-- Available data follows --

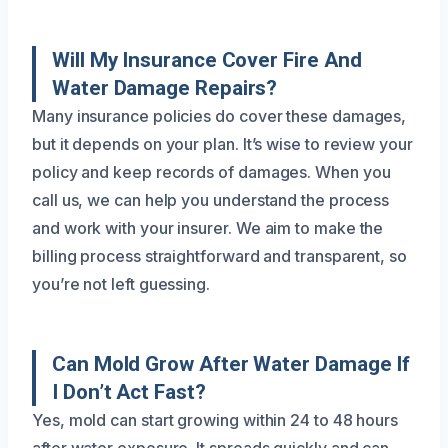
Will My Insurance Cover Fire And
Water Damage Repairs?
Many insurance policies do cover these damages,
but it depends on your plan. It’s wise to review your
policy and keep records of damages. When you
call us, we can help you understand the process
and work with your insurer. We aim to make the
billing process straightforward and transparent, so
you’re not left guessing.
Can Mold Grow After Water Damage If
I Don’t Act Fast?
Yes, mold can start growing within 24 to 48 hours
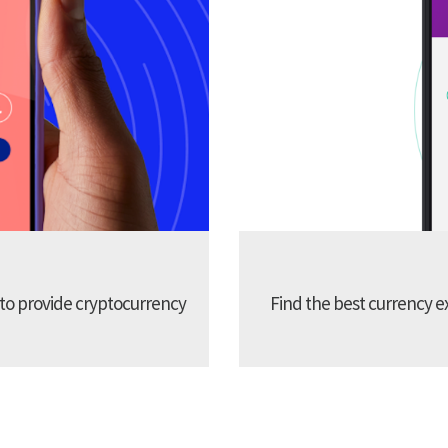
 to provide cryptocurrency
Find the best currency e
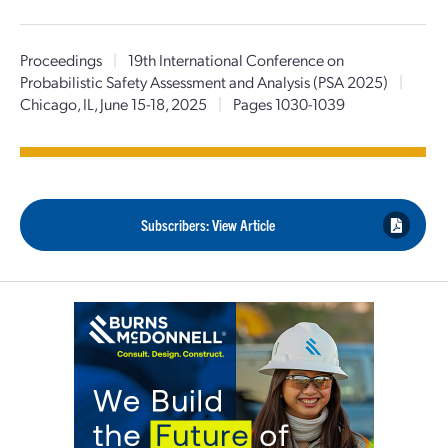
Proceedings
|
19th International Conference on
Probabilistic Safety Assessment and Analysis (PSA 2025)
|
Chicago, IL, June 15-18, 2025
|
Pages 1030-1039
Subscribers: View Article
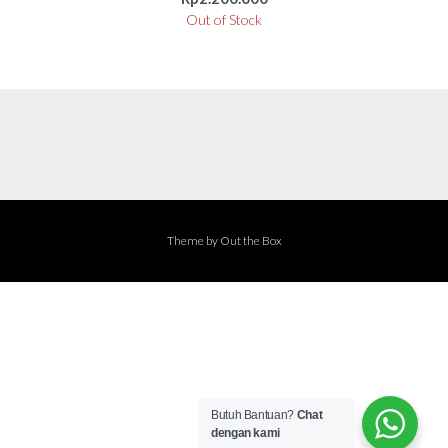
Out of Stock
Theme by
Out the Box
Butuh Bantuan?
Chat
dengan kami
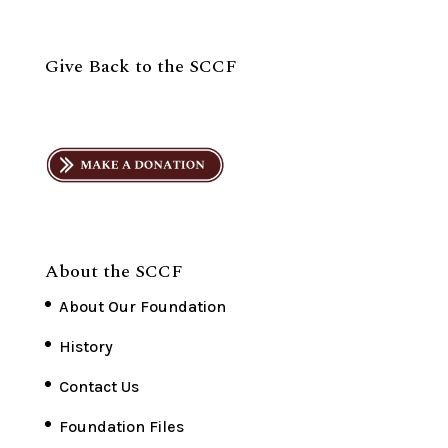
Give Back to the SCCF
About the SCCF
About Our Foundation
History
Contact Us
Foundation Files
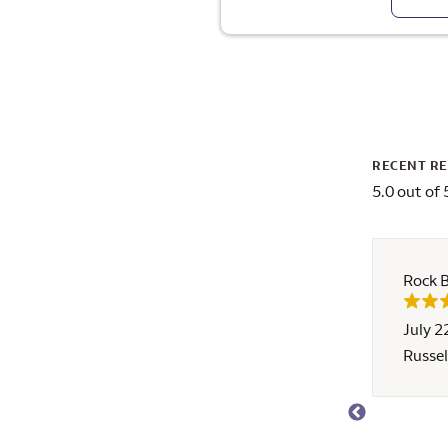
RECENT R
5.0 out of 
Rock 
July 2
!!! This was our first time buying a home, and it
Russel
 and his team's only customers throughout the
Russ quelled all of our concerns about working
rgo) with his attentive, supportive, patient, and
We would have been able to close about a week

-- Available data concluded --

Your objective: Each line of the data above is to be output exactly; the pictures are not to appear.

Your response:
Will My Insurance Cover Fire And
Water Damage Repairs?
Many insurance policies do cover these damages,
but it depends on your plan. It’s wise to review your
policy and keep records of damages. When you
call us, we can help you understand the process
and work with your insurer. We aim to make the
billing process straightforward and transparent, so
you’re not left guessing.
Can Mold Grow After Water Damage If
I Don’t Act Fast?
Yes, mold can start growing within 24 to 48 hours
 to provide cryptocurrency
Find the best currency e
Proceedings
|
19th International Conference on
Probabilistic Safety Assessment and Analysis (PSA 2025)
|
Chicago, IL, June 15-18, 2025
|
Pages 1030-1039
Subscribers: View Article
Out of Stock
Theme by
Out the Box
Butuh Bantuan?
Chat
dengan kami
Give Back to the SCCF
About the SCCF
About Our Foundation
History
Contact Us
Foundation Files
RECENT R
5.0 out of 
Rock 
July 2
!!! This was our first time buying a home, and it
Russel
 and his team's only customers throughout the
Russ quelled all of our concerns about working
rgo) with his attentive, supportive, patient, and
We would have been able to close about a week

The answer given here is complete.